Cell Wall‐Associated Components Causing Inflammatory Responses Via TLR2 and TLR4
3.10
The potential for cell wall‐associated components to cause cytotoxicity and immune stimulation was analyzed using HEK‐blue cells transfected with hTLR2 or hTLR4 and an inducible SEAP reporter gene. Cytotoxicity was detected by cell counting kit‐8 assay. Fixed whole cells of C. tertium HGMC01 induced cytotoxicity in a dose‐dependent manner in both TLR‐expressing HEK‐blue cell lines, although the cytotoxic effect was stronger against HEK‐blue hTLR2 cells than against HEK‐blue hTLR4 cells (Figure 4A).

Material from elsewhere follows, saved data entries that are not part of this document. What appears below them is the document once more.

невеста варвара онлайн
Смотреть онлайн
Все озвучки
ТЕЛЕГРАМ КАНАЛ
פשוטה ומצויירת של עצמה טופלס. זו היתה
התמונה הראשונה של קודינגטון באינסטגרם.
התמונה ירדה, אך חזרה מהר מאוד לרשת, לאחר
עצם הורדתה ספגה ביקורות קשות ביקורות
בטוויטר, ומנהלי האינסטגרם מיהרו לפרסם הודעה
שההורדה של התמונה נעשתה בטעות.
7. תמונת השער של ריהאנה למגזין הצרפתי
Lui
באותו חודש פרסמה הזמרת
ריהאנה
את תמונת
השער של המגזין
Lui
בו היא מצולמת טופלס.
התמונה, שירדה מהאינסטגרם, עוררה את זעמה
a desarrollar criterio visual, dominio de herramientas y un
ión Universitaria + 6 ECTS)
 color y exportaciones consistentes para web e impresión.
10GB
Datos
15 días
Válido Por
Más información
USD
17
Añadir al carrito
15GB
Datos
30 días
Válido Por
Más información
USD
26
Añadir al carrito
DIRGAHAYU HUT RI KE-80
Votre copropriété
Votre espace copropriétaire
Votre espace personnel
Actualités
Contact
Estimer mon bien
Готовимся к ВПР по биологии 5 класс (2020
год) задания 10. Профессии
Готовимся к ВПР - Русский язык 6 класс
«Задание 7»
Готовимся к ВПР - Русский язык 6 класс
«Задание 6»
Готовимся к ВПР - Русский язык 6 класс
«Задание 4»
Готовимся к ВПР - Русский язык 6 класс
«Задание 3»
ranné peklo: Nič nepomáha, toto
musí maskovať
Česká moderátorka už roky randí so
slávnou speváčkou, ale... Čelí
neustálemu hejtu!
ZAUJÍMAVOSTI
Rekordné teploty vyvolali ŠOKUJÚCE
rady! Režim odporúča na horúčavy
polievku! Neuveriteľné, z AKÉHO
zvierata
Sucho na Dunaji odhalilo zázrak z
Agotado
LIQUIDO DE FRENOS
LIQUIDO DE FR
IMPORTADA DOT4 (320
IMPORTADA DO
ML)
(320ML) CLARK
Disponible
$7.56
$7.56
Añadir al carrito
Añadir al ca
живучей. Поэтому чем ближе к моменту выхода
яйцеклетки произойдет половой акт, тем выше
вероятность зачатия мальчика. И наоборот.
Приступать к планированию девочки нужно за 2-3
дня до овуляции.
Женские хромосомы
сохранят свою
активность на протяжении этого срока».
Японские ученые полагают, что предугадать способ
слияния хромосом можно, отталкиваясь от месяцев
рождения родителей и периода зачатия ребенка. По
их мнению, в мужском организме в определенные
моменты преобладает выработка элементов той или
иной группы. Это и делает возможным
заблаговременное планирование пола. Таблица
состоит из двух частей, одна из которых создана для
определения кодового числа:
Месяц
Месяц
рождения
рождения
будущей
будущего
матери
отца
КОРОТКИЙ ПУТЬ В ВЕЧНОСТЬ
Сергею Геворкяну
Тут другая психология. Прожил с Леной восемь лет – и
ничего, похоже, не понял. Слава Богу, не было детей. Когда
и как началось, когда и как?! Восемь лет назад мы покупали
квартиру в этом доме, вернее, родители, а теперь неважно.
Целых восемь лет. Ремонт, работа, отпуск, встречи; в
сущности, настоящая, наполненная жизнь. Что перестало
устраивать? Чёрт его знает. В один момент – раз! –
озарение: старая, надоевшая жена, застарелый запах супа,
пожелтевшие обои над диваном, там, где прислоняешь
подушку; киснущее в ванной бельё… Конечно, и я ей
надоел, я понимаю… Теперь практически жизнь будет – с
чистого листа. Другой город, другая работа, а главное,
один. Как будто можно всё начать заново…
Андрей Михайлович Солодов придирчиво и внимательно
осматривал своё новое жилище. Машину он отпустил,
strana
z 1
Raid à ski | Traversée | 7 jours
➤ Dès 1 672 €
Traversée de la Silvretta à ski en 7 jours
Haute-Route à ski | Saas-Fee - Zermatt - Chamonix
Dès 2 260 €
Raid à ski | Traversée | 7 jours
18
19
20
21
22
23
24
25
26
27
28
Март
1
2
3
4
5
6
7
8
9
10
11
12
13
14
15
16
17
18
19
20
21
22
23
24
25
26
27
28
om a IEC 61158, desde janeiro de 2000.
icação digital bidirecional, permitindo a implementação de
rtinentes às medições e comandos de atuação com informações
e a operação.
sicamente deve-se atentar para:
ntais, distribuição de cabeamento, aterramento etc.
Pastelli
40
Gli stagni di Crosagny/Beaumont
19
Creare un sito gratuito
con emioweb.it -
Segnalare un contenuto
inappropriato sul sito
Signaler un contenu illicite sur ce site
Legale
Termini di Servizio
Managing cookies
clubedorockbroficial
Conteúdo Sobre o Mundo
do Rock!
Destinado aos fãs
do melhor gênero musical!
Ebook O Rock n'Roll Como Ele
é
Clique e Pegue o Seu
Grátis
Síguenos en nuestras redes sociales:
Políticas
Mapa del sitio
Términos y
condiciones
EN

*Cytotoxicity and relative stimulation of human toll‐like receptor 2 (hTLR2) and hTLR4 in HEK‐blue cells. (A) Viability of HEK‐blue cells expressing hTLR2 or hTLR4 was measured by cell counting kit‐8 after treatment for 16 h with three different concentrations (OD600 = 0.01, 0.1, or 1) of Clostridium tertium HGMC01 fixed whole cells. The agonists Pam3CSK4 (5 ng/mL) for hTLR2 and lipopolysaccharide (Escherichia coli O55B5, 50 ng/mL) for hTLR4 were used as positive controls. (B) hTLR2/hTLR4 stimulation activities were detected as secreted embryonic alkaline phosphatase (SEAP) after treatment under the same conditions as in (A). Data are presented as mean ± SD of six independent replicates (n = 6). *p < 0.05; *p < 0.01.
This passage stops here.